The spell checker at the top of quick reply won't work anymore but worked fine before UkM did some work on their site anyone had that problem?,

Anyone know why??

I can't spell very well and use the one on google tool bar but if I reply on Go Advanced the text disappears until I click stop :confused1:


----------



## Milky (Nov 30, 2008)

Mate, just let it go.

It doesnt really matter does it. Your right for what its worth, grammar, spelling etc has declined beyond belief but its a BB'ing forum.


----------



## Guest (Sep 11, 2011)

1010AD said:


> The spell checker at the top of quick reply won't work anymore but worked fine before UkM did some work on their site anyone had that problem?,
> 
> Anyone know why??
> 
> I can't spell very well and use the one on google tool bar but if I reply on Go Advanced the text disappears until I click stop :confused1:


Don't worry about spelling mate, we are all human and spelling mistakes happen 

A couple of letters wrongly placed here and there doesn't matter.
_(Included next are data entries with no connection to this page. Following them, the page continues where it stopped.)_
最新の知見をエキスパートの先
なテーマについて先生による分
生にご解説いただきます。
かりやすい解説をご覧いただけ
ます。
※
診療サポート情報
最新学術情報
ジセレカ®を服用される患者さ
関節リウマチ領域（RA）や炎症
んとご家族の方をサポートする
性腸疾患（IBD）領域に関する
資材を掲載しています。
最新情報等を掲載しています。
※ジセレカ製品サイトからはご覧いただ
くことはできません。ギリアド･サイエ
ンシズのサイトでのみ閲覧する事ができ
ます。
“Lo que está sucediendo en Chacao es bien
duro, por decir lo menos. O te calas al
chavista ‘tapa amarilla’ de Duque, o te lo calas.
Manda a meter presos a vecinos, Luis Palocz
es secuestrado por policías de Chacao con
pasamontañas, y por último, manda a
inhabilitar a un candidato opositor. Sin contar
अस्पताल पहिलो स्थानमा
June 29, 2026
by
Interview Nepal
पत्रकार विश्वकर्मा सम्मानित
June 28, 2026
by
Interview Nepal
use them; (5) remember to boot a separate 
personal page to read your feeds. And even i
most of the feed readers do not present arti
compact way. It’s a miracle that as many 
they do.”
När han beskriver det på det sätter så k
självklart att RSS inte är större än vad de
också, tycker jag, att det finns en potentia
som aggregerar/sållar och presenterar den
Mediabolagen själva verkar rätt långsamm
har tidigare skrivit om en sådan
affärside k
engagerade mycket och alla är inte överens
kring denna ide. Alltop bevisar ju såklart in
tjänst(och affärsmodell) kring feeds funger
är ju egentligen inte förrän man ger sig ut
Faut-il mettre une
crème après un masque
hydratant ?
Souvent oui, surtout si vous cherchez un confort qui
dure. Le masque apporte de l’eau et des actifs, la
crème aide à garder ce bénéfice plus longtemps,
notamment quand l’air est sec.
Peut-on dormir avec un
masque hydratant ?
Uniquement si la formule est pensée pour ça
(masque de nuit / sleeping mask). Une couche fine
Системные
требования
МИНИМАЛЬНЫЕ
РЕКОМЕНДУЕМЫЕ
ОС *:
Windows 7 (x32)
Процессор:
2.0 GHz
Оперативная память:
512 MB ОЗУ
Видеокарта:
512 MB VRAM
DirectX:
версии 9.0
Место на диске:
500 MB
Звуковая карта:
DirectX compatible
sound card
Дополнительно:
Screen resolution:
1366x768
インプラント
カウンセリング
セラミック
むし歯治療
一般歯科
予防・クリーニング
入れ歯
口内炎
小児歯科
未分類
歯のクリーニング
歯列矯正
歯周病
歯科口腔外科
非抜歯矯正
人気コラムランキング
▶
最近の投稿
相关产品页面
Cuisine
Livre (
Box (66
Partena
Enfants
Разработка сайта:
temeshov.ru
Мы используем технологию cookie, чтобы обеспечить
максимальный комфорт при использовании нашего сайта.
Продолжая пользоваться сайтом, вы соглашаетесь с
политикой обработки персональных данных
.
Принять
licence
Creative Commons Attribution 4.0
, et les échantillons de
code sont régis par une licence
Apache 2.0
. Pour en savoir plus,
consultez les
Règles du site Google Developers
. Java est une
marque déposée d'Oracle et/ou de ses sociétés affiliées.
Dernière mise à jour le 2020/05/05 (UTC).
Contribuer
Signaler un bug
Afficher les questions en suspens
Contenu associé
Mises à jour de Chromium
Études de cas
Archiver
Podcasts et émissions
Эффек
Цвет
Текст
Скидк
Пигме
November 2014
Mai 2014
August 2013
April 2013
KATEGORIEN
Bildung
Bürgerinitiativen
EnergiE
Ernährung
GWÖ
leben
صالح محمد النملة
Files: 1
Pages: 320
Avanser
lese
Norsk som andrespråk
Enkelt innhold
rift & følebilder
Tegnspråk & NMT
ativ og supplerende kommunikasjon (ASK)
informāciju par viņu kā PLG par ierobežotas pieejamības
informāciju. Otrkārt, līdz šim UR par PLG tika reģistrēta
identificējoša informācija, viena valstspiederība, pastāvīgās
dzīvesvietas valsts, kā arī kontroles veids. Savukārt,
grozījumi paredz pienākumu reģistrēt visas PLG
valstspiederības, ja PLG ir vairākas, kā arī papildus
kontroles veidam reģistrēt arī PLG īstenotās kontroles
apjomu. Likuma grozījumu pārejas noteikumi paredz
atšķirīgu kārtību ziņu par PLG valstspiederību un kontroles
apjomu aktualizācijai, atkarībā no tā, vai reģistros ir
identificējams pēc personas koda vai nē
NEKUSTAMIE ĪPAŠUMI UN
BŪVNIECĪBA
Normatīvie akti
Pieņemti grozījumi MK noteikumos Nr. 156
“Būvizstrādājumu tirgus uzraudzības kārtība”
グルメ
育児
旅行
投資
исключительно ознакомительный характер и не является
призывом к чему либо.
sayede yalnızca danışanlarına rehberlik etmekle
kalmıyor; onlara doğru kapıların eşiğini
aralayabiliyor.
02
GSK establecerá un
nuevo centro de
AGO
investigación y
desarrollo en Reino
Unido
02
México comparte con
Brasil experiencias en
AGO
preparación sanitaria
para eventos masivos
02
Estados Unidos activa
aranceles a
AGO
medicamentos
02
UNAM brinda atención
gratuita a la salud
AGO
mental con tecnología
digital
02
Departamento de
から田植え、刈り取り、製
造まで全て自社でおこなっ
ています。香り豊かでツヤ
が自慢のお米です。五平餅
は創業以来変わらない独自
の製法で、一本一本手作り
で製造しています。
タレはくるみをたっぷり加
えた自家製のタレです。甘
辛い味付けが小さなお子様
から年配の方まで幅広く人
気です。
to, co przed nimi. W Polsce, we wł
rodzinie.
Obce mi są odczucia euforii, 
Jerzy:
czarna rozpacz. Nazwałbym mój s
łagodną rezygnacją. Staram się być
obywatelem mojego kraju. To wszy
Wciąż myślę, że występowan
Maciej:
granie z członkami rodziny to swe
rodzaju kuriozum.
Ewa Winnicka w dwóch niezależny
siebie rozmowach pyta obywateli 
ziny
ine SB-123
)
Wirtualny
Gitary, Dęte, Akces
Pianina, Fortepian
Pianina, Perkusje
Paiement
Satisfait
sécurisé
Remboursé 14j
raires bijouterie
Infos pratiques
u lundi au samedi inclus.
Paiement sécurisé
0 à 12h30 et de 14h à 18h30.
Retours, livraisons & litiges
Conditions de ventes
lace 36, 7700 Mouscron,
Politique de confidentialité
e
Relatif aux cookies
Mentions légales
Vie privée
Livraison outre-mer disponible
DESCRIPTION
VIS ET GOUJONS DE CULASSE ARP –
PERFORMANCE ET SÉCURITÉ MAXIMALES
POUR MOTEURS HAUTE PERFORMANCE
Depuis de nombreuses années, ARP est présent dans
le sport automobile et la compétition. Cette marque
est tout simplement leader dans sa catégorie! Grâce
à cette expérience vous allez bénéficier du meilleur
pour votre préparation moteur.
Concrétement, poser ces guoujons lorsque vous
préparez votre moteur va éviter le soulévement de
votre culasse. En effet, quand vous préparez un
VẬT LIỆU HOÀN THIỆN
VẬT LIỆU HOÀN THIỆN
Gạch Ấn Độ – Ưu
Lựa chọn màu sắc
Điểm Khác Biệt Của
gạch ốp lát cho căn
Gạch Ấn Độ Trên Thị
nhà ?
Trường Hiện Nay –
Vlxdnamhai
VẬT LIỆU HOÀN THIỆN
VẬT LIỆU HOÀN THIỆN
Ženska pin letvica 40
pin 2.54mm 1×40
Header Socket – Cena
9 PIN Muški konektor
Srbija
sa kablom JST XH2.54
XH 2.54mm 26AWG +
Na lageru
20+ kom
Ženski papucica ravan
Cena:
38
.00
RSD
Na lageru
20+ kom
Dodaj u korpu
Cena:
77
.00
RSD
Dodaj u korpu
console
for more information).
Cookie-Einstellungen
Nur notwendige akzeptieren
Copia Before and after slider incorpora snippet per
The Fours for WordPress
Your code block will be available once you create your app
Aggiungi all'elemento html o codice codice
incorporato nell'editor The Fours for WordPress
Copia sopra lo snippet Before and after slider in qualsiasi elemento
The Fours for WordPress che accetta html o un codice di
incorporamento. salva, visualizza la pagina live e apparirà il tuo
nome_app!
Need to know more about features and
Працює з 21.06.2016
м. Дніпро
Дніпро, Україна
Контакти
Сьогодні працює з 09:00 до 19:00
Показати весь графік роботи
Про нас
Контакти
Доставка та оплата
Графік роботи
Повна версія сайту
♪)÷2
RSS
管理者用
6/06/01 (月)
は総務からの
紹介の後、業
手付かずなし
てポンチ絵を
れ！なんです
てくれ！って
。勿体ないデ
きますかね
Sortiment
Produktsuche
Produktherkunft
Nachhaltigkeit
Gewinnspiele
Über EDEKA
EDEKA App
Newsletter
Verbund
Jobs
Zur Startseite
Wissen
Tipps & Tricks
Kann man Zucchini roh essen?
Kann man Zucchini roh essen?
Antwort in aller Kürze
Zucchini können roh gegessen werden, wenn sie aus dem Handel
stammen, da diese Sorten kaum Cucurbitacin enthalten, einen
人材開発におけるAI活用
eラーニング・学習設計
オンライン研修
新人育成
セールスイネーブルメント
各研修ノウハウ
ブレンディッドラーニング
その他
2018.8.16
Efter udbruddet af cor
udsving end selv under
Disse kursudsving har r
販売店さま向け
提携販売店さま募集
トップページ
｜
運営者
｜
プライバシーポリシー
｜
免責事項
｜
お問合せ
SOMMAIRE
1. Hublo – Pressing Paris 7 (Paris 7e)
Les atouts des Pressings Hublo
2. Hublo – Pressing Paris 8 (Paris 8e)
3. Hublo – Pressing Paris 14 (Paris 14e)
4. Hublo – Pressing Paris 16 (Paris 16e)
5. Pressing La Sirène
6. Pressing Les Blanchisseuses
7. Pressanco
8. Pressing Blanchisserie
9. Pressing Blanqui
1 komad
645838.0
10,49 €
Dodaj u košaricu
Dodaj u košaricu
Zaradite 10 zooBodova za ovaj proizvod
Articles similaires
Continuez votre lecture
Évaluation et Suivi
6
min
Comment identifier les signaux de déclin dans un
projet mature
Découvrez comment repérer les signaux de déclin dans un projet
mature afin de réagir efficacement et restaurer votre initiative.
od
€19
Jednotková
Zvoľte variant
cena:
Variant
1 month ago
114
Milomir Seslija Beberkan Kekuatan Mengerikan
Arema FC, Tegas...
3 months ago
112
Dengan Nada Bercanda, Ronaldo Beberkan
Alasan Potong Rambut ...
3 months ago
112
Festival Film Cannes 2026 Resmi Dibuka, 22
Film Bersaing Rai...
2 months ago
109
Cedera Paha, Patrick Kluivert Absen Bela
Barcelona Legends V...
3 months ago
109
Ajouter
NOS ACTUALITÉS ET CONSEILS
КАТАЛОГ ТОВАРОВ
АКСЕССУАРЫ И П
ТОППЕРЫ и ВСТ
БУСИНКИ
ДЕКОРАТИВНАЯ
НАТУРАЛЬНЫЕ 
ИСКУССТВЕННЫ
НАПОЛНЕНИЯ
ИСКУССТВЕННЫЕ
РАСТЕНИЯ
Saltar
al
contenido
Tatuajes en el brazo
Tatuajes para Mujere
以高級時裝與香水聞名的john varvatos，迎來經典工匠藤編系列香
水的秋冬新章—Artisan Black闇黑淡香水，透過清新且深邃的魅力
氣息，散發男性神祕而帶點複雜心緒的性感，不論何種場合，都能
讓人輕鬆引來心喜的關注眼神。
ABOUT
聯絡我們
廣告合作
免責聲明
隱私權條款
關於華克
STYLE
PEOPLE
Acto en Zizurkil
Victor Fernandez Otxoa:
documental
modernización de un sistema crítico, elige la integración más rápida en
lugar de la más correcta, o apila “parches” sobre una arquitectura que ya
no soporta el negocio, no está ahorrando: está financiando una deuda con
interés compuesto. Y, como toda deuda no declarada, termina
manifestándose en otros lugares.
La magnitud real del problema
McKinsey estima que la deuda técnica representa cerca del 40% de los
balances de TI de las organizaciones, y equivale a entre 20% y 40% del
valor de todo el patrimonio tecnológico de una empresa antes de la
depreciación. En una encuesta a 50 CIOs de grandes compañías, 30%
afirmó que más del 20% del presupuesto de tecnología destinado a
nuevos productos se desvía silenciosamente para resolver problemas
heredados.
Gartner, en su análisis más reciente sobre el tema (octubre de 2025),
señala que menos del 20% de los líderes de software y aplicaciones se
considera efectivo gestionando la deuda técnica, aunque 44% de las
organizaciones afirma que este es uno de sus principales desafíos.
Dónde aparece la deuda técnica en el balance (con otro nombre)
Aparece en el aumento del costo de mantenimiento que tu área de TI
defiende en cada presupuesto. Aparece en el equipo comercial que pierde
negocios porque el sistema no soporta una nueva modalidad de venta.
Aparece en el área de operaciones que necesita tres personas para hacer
I'm not the best either, but were all here, as grown ups, who have one thing in common...... TRAINING!


----------



## BIG BUCK (Mar 26, 2010)

I fink it wood be a grate I deer


----------



## Guest (Sep 11, 2011)

BIG BUCK said:


> I fink it wood be a grate I deer


Lol, but we all get what you mean don't we 

Thats my point, what you've wrote makes sense. Not spelt correctly, but who cares!!


----------



## Moonbeam (Jul 20, 2011)

fcuk it. As long as people no wot you meen then it iz all good. Czech my progress..


----------



## Wardy211436114751 (Jan 24, 2011)

Its nice to have to think about spelling, keeps you on your toes rather than just right clicking and auto-correcting everything.


----------